By Beth Mole
Placid prairies and austere scrublands may be key ecosystems for explaining mysterious year-to-year swings in the amount of carbon dioxide sucked out of the atmosphere.
The unassuming landscapes are responsible for up to 50 percent of the yearly variation in how much of the greenhouse gas is stashed on land, researchers report in the May 22 Science. Generally, land and oceans each absorb about a quarter to a third of annual CO2 emissions, helping to buffer global warming. But from year to year, land-based “carbon sinks” have seemed inexplicably capricious, amassing large amounts of CO2 one year and little to none the next.
“There’s quite significant variability,” says ecosystem scientist Anders Ahlström of Lund University in Sweden. Previous studies tracking CO2 absorption on land have focused on lush tropical forests, which breathe in the largest share of the greenhouse gas for photosynthesis. Yet the new data suggest that semiarid ecosystems, including grasslands and shrub-spotted fields, play a key role in determining whether a little or a lot of humans’ yearly emissions are tucked away or left afloat.
Ahlström and colleagues categorized Earth’s land into six classes of land cover, including cropland and tropical forests. Using global ecosystem simulations, the researchers estimated the CO2 absorbed or released by each land class every year from 1982 to 2011, comparing those estimates with global patterns of CO2 fluxes.
The researchers found that year-to-year variations and increases in the CO2 sucked in by land were largely due to semiarid ecosystems. These landscapes spring to life in particularly rainy wet seasons, swelling into large carbon sinks, and shrivel in hot, dry times. Those fluctuations account for about 40 to 50 percent of the year-to-year global swings in CO2 uptake — the largest source of variation among all land-cover classes.

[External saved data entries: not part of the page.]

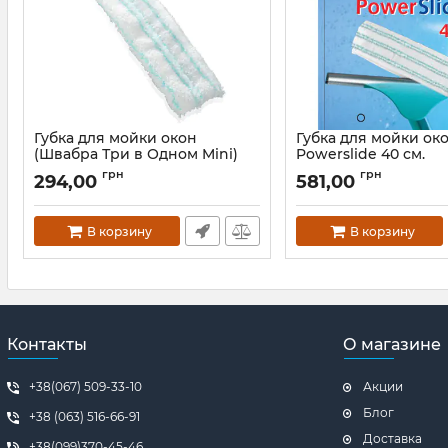
Губка для мойки окон
Губка для мойки ок
(Швабра Три в Одном Mini)
Powerslide 40 см.
Артикул:
51128
Артикул:
51343
грн
грн
294,00
581,00
В корзину
В корзину
Контакты
О магазине
+38(067) 509-33-10
Акции
Блог
+38 (063) 516-66-91
Доставка
+38(099)370-45-46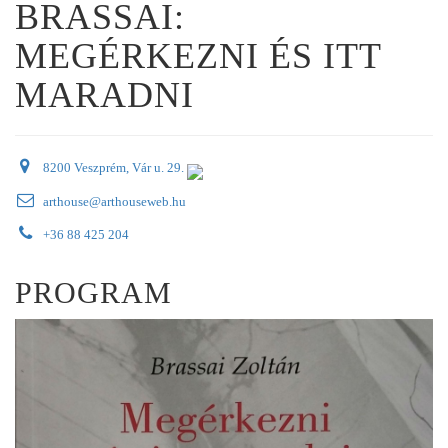
BRASSAI:
MEGÉRKEZNI ÉS ITT
MARADNI
8200 Veszprém, Vár u. 29.
arthouse@arthouseweb.hu
+36 88 425 204
PROGRAM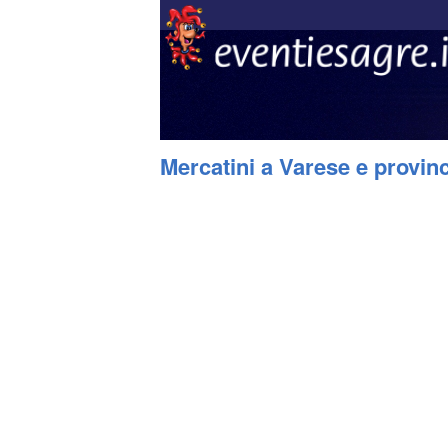
Mercatini a Varese e provin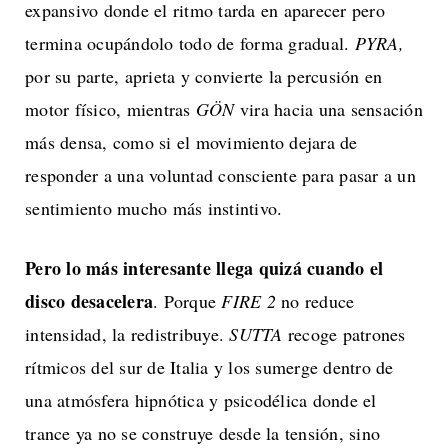
expansivo donde el ritmo tarda en aparecer pero
termina ocupándolo todo de forma gradual.
PYRA,
por su parte, aprieta y convierte la percusión en
motor físico, mientras
GÖN
vira hacia una sensación
más densa, como si el movimiento dejara de
responder a una voluntad consciente para pasar a un
sentimiento mucho más instintivo.
Pero lo más interesante llega quizá cuando el
disco desacelera
. Porque
FIRE 2
no reduce
intensidad, la redistribuye.
SUTTA
recoge patrones
rítmicos del sur de Italia y los sumerge dentro de
una atmósfera hipnótica y psicodélica donde el
trance ya no se construye desde la tensión, sino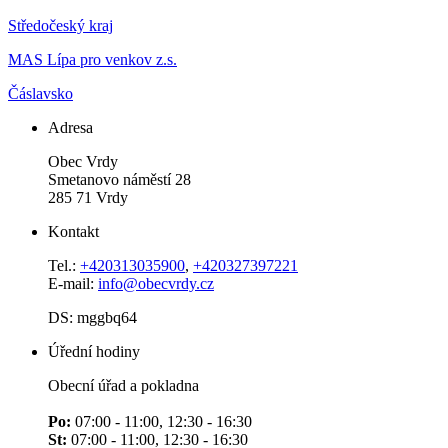
Středočeský kraj
MAS Lípa pro venkov z.s.
Čáslavsko
Adresa
Obec Vrdy
Smetanovo náměstí 28
285 71 Vrdy
Kontakt
Tel.:
+420313035900
,
+420327397221
E-mail:
info@obecvrdy.cz
DS: mggbq64
Úřední hodiny
Obecní úřad a pokladna
Po:
07:00 - 11:00, 12:30 - 16:30
St:
07:00 - 11:00, 12:30 - 16:30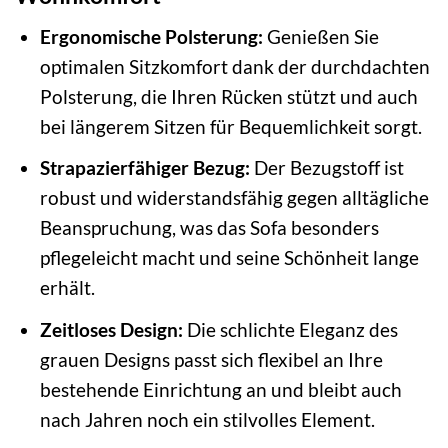
Ergonomische Polsterung:
Genießen Sie
optimalen Sitzkomfort dank der durchdachten
Polsterung, die Ihren Rücken stützt und auch
bei längerem Sitzen für Bequemlichkeit sorgt.
Strapazierfähiger Bezug:
Der Bezugstoff ist
robust und widerstandsfähig gegen alltägliche
Beanspruchung, was das Sofa besonders
pflegeleicht macht und seine Schönheit lange
erhält.
Zeitloses Design:
Die schlichte Eleganz des
grauen Designs passt sich flexibel an Ihre
bestehende Einrichtung an und bleibt auch
nach Jahren noch ein stilvolles Element.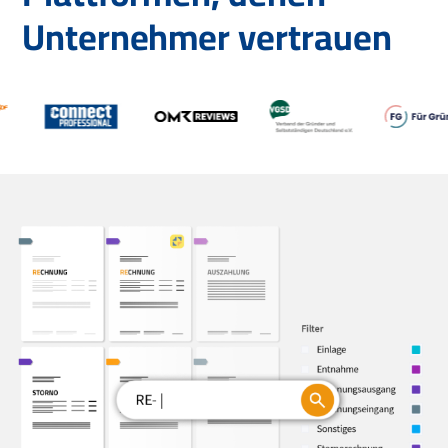
Unternehmer vertrauen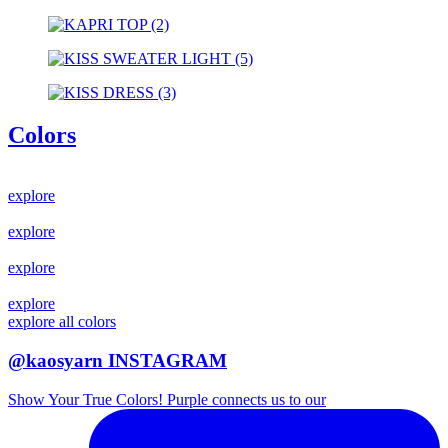
Colors
explore
explore
explore
explore
explore all colors
@kaosyarn INSTAGRAM
Show Your True Colors! Purple connects us to our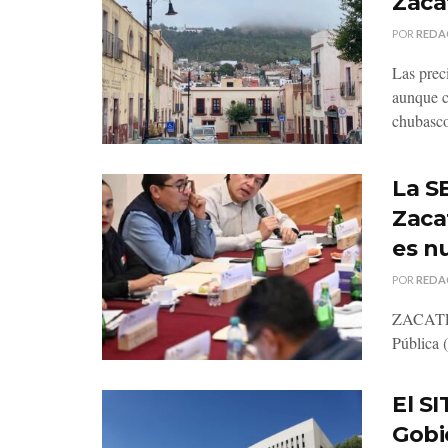
Zaca
POR
REDA
Las prec
aunque c
chubasco
La SE
Zaca
es n
POR
REDA
ZACATECA
Pública 
El S
Gobi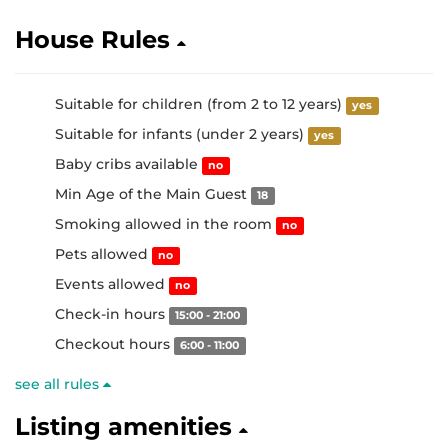
House Rules
Suitable for children (from 2 to 12 years)
yes
Suitable for infants (under 2 years)
yes
Baby cribs available
no
Min Age of the Main Guest
18
Smoking allowed in the room
no
Pets allowed
no
Events allowed
no
Check-in hours
15:00 - 21:00
Checkout hours
6:00 - 11:00
see all rules
Listing amenities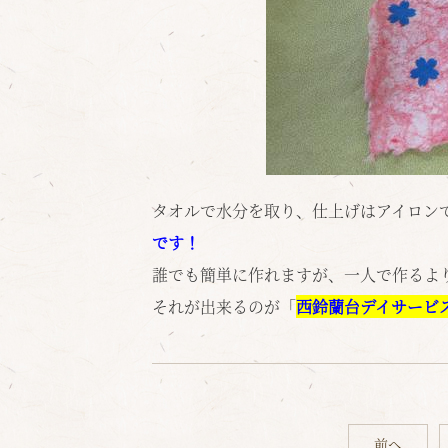
タオルで水分を取り、仕上げはアイロン
です！
誰でも簡単に作れますが、一人で作るよ
それが出来るのが「
西鈴蘭台デイサービ
前へ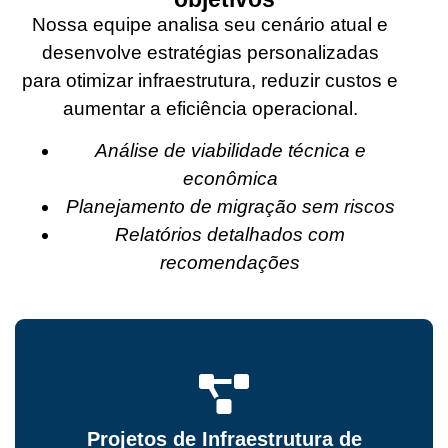
Nossa equipe analisa seu cenário atual e
desenvolve estratégias personalizadas
para otimizar infraestrutura, reduzir custos e
aumentar a eficiência operacional.
Análise de viabilidade técnica e
econômica
Planejamento de migração sem riscos
Relatórios detalhados com
recomendações
Projetos de Infraestrutura de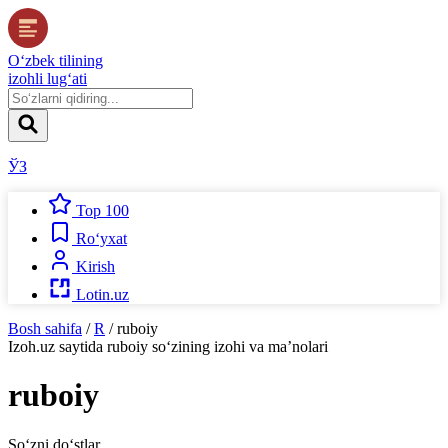
O‘zbek tilining
izohli lug‘ati
ЎЗ
Top 100
Ro‘yxat
Kirish
Lotin.uz
Bosh sahifa
/
R
/
ruboiy
Izoh.uz
saytida
ruboiy
so‘zining izohi va ma’nolari
ruboiy
So‘zni do‘stlar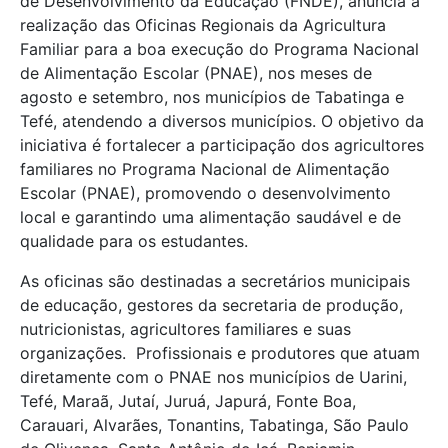
de Desenvolvimento da Educação (FNDE), anuncia a
realização das Oficinas Regionais da Agricultura
Familiar para a boa execução do Programa Nacional
de Alimentação Escolar (PNAE), nos meses de
agosto e setembro, nos municípios de Tabatinga e
Tefé, atendendo a diversos municípios. O objetivo da
iniciativa é fortalecer a participação dos agricultores
familiares no Programa Nacional de Alimentação
Escolar (PNAE), promovendo o desenvolvimento
local e garantindo uma alimentação saudável e de
qualidade para os estudantes.
As oficinas são destinadas a secretários municipais
de educação, gestores da secretaria de produção,
nutricionistas, agricultores familiares e suas
organizações. Profissionais e produtores que atuam
diretamente com o PNAE nos municípios de Uarini,
Tefé, Maraã, Jutaí, Juruá, Japurá, Fonte Boa,
Carauari, Alvarães, Tonantins, Tabatinga, São Paulo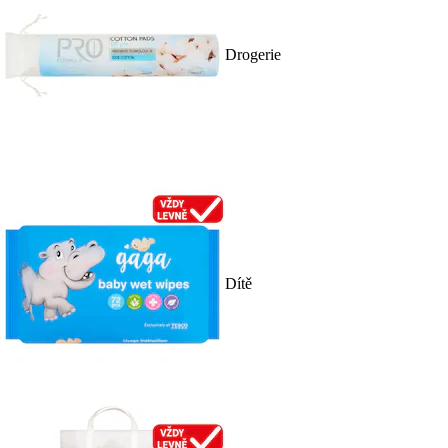
Drogerie
Dítě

Until now, the source of variability has been largely unknown, says earth systems analyst Sibyll Schaphoff of the Potsdam Institute for Climate Impact Research in Germany. Ecologist A. David McGuire of the University of Alaska Fairbanks adds that the study raises new questions. He says it would be interesting to know how factors like fires and vegetation changes affect semiarid lands’ CO2 hoarding.